Extracted page text data
----

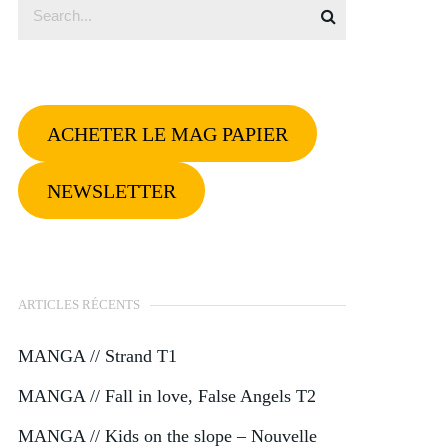
ACHETER LE MAG PAPIER
NEWSLETTER
ARTICLES RÉCENTS
MANGA // Strand T1
MANGA // Fall in love, False Angels T2
MANGA // Kids on the slope – Nouvelle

----

# [Exercise]
Reproduce the lines of the entries above exactly, but only from the line containing "MANGA // Strand T1" through the final line.

# [Output for this task]
MANGA // Strand T1
MANGA // Fall in love, False Angels T2
MANGA // Kids on the slope – Nouvelle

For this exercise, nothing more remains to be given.